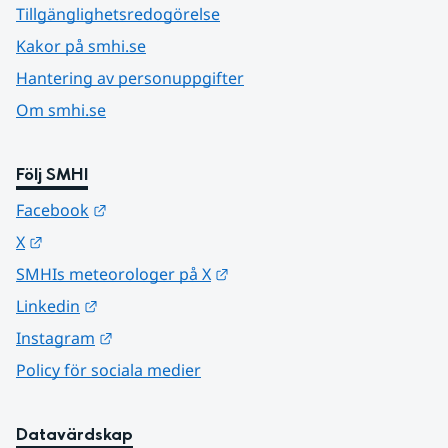
Tillgänglighetsredogörelse
Kakor på smhi.se
Hantering av personuppgifter
Om smhi.se
Följ SMHI
Länk till annan webbplats.
Facebook
Länk till annan webbplats.
X
Länk till annan webbplats.
SMHIs meteorologer på X
Länk till annan webbplats.
Linkedin
Länk till annan webbplats.
Instagram
Policy för sociala medier
Datavärdskap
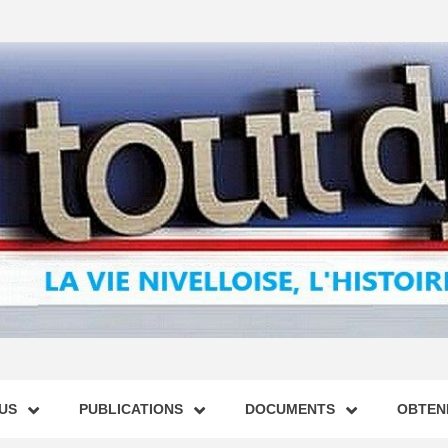
US
PUBLICATIONS
DOCUMENTS
OBTENI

▬▬▬▬▬▬▬▬▬▬

▶ Try it
Please give the records above again exactly as they stand, with no pictures.

▶ Solution to the exercise
Tillgänglighetsredogörelse
Kakor på smhi.se
Hantering av personuppgifter
Om smhi.se
Följ SMHI
Länk till annan webbplats.
Facebook
Länk till annan webbplats.
X
Länk till annan webbplats.
SMHIs meteorologer på X
Länk till annan webbplats.
Linkedin
Länk till annan webbplats.
Instagram
Policy för sociala medier
Datavärdskap
US
PUBLICATIONS
DOCUMENTS
OBTENI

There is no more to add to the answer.